#### Records provided:
= Beginning of Section =

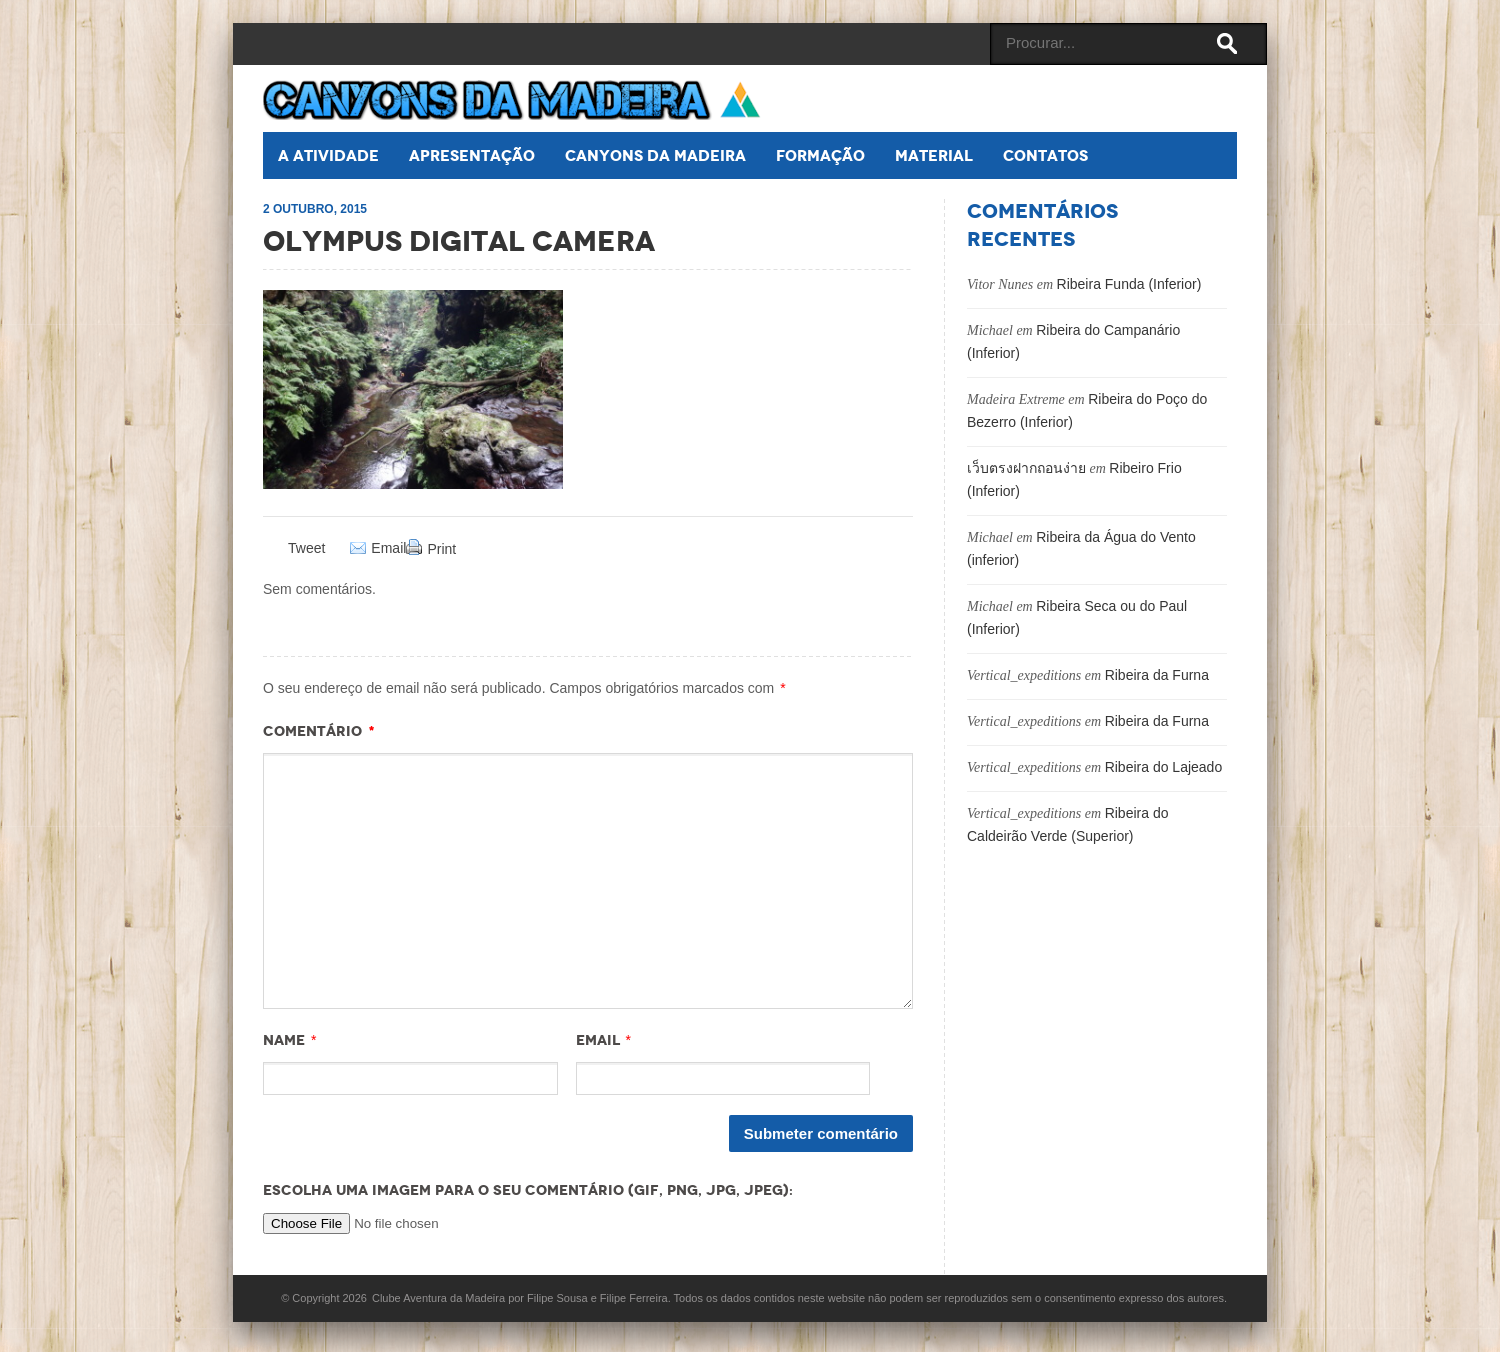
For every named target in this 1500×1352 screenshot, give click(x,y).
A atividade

= End of Section =
= Beginning of Section =

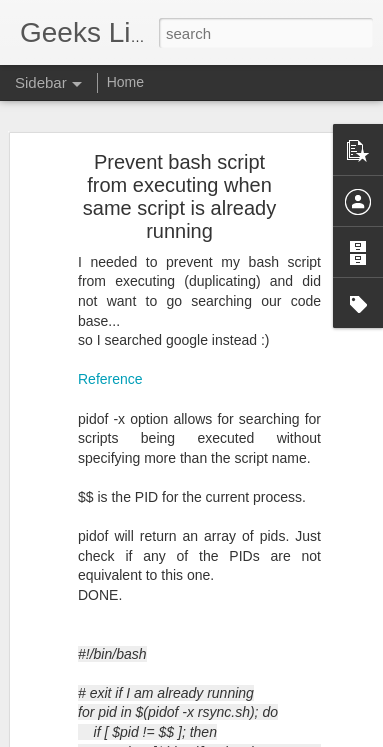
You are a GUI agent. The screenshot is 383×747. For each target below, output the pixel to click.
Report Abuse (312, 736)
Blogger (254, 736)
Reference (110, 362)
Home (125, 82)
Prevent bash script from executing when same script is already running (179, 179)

= End of Section =

#### Activity:
Within the listing above, extract exactly the lines from the line with "For every named" to the line with "A atividade", the two named lines included, and no others.

#### Output of the task:
For every named target in this 1500×1352 screenshot, give click(x,y).
A atividade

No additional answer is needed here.